» Work required: Nothing but an exact repeat of the entries below should appear in your answer.

» Record extracts:

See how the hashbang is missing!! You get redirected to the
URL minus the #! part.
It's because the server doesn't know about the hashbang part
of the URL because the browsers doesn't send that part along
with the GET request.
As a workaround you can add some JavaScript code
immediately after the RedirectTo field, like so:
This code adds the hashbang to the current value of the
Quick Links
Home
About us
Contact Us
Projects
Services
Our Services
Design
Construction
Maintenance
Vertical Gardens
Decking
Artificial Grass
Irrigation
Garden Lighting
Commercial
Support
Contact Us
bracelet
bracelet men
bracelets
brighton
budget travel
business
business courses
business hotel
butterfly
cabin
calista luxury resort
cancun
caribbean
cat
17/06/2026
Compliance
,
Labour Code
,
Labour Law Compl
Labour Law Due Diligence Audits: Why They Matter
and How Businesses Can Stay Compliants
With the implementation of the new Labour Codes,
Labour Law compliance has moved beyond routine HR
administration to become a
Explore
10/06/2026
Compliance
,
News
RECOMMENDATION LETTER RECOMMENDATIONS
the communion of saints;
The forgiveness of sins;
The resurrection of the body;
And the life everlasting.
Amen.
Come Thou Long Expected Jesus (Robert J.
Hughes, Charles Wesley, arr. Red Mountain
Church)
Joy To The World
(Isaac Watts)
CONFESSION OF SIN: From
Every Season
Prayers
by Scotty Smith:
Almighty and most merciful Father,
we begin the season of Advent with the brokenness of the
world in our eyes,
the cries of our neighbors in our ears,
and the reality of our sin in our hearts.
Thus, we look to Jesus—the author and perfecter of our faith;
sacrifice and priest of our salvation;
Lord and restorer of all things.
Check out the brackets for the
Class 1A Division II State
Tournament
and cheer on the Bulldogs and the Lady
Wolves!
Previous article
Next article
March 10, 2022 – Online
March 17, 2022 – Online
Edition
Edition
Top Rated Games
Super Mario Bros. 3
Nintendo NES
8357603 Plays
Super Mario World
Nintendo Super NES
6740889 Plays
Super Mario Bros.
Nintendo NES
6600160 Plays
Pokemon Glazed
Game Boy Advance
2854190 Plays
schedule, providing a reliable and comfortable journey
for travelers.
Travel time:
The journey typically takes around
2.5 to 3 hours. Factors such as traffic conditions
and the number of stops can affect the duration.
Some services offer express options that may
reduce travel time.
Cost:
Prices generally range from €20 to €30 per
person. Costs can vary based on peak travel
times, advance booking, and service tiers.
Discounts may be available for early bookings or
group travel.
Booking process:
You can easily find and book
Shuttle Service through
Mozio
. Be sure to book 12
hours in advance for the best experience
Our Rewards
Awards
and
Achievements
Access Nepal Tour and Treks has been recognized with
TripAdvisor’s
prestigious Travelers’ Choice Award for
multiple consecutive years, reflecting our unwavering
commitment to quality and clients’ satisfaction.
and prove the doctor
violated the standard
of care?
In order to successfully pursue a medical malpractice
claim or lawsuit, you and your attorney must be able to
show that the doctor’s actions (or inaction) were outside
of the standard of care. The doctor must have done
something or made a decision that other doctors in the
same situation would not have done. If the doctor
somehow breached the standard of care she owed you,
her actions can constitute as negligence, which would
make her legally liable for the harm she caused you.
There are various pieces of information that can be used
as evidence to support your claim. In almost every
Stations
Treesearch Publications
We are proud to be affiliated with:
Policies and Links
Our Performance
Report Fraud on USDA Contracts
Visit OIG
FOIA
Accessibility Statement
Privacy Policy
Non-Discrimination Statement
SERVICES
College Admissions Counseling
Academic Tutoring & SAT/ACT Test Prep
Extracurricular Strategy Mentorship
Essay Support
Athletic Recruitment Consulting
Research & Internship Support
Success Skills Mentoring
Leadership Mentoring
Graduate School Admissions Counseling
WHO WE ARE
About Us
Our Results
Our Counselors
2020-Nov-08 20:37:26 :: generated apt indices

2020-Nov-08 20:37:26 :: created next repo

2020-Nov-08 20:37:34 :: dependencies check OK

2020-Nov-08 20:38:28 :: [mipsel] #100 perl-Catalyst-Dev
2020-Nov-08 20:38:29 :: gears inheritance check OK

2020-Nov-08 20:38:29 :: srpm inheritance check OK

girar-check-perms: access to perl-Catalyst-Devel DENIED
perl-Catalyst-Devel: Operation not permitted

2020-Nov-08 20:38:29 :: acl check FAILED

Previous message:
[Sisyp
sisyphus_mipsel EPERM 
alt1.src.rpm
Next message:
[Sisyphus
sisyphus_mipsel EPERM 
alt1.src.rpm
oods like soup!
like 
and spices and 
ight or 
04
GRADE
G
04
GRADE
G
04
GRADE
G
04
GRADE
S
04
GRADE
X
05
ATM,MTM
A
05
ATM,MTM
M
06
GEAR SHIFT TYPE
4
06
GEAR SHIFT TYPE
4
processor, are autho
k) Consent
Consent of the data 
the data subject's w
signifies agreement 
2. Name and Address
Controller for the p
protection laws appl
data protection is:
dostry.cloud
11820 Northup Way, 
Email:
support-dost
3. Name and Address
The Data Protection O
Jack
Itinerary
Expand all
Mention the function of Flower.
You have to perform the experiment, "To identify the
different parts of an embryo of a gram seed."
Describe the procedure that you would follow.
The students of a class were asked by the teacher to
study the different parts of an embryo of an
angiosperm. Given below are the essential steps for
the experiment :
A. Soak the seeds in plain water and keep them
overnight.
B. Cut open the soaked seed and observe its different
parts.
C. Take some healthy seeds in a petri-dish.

» Problem solution:
See how the hashbang is missing!! You get redirected to the
URL minus the #! part.
It's because the server doesn't know about the hashbang part
of the URL because the browsers doesn't send that part along
with the GET request.
As a workaround you can add some JavaScript code
immediately after the RedirectTo field, like so:
This code adds the hashbang to the current value of the
Quick Links
Home
About us
Contact Us
Projects
Services
Our Services
Design
Construction
Maintenance
Vertical Gardens
Decking
Artificial Grass
Irrigation
Garden Lighting
Commercial
Support
Contact Us
bracelet
bracelet men
bracelets
brighton
budget travel
business
business courses
business hotel
butterfly
cabin
calista luxury resort
cancun
caribbean
cat
17/06/2026
Compliance
,
Labour Code
,
Labour Law Compl
Labour Law Due Diligence Audits: Why They Matter
and How Businesses Can Stay Compliants
With the implementation of the new Labour Codes,
Labour Law compliance has moved beyond routine HR
administration to become a
Explore
10/06/2026
Compliance
,
News
RECOMMENDATION LETTER RECOMMENDATIONS
the communion of saints;
The forgiveness of sins;
The resurrection of the body;
And the life everlasting.
Amen.
Come Thou Long Expected Jesus (Robert J.
Hughes, Charles Wesley, arr. Red Mountain
Church)
Joy To The World
(Isaac Watts)
CONFESSION OF SIN: From
Every Season
Prayers
by Scotty Smith:
Almighty and most merciful Father,
we begin the season of Advent with the brokenness of the
world in our eyes,
the cries of our neighbors in our ears,
and the reality of our sin in our hearts.
Thus, we look to Jesus—the author and perfecter of our faith;
sacrifice and priest of our salvation;
Lord and restorer of all things.
Check out the brackets for the
Class 1A Division II State
Tournament
and cheer on the Bulldogs and the Lady
Wolves!
Previous article
Next article
March 10, 2022 – Online
March 17, 2022 – Online
Edition
Edition
Top Rated Games
Super Mario Bros. 3
Nintendo NES
8357603 Plays
Super Mario World
Nintendo Super NES
6740889 Plays
Super Mario Bros.
Nintendo NES
6600160 Plays
Pokemon Glazed
Game Boy Advance
2854190 Plays
schedule, providing a reliable and comfortable journey
for travelers.
Travel time:
The journey typically takes around
2.5 to 3 hours. Factors such as traffic conditions
and the number of stops can affect the duration.
Some services offer express options that may
reduce travel time.
Cost:
Prices generally range from €20 to €30 per
person. Costs can vary based on peak travel
times, advance booking, and service tiers.
Discounts may be available for early bookings or
group travel.
Booking process:
You can easily find and book
Shuttle Service through
Mozio
. Be sure to book 12
hours in advance for the best experience
Our Rewards
Awards
and
Achievements
Access Nepal Tour and Treks has been recognized with
TripAdvisor’s
prestigious Travelers’ Choice Award for
multiple consecutive years, reflecting our unwavering
commitment to quality and clients’ satisfaction.
and prove the doctor
violated the standard
of care?
In order to successfully pursue a medical malpractice
claim or lawsuit, you and your attorney must be able to
show that the doctor’s actions (or inaction) were outside
of the standard of care. The doctor must have done
something or made a decision that other doctors in the
same situation would not have done. If the doctor
somehow breached the standard of care she owed you,
her actions can constitute as negligence, which would
make her legally liable for the harm she caused you.
There are various pieces of information that can be used
as evidence to support your claim. In almost every
Stations
Treesearch Publications
We are proud to be affiliated with:
Policies and Links
Our Performance
Report Fraud on USDA Contracts
Visit OIG
FOIA
Accessibility Statement
Privacy Policy
Non-Discrimination Statement
SERVICES
College Admissions Counseling
Academic Tutoring & SAT/ACT Test Prep
Extracurricular Strategy Mentorship
Essay Support
Athletic Recruitment Consulting
Research & Internship Support
Success Skills Mentoring
Leadership Mentoring
Graduate School Admissions Counseling
WHO WE ARE
About Us
Our Results
Our Counselors
2020-Nov-08 20:37:26 :: generated apt indices

2020-Nov-08 20:37:26 :: created next repo

2020-Nov-08 20:37:34 :: dependencies check OK

2020-Nov-08 20:38:28 :: [mipsel] #100 perl-Catalyst-Dev
2020-Nov-08 20:38:29 :: gears inheritance check OK

2020-Nov-08 20:38:29 :: srpm inheritance check OK

girar-check-perms: access to perl-Catalyst-Devel DENIED
perl-Catalyst-Devel: Operation not permitted

2020-Nov-08 20:38:29 :: acl check FAILED

Previous message:
[Sisyp
sisyphus_mipsel EPERM 
alt1.src.rpm
Next message:
[Sisyphus
sisyphus_mipsel EPERM 
alt1.src.rpm
oods like soup!
like 
and spices and 
ight or 
04
GRADE
G
04
GRADE
G
04
GRADE
G
04
GRADE
S
04
GRADE
X
05
ATM,MTM
A
05
ATM,MTM
M
06
GEAR SHIFT TYPE
4
06
GEAR SHIFT TYPE
4
processor, are autho
k) Consent
Consent of the data 
the data subject's w
signifies agreement 
2. Name and Address
Controller for the p
protection laws appl
data protection is:
dostry.cloud
11820 Northup Way, 
Email:
support-dost
3. Name and Address
The Data Protection O
Jack
Itinerary
Expand all
Mention the function of Flower.
You have to perform the experiment, "To identify the
different parts of an embryo of a gram seed."
Describe the procedure that you would follow.
The students of a class were asked by the teacher to
study the different parts of an embryo of an
angiosperm. Given below are the essential steps for
the experiment :
A. Soak the seeds in plain water and keep them
overnight.
B. Cut open the soaked seed and observe its different
parts.
C. Take some healthy seeds in a petri-dish.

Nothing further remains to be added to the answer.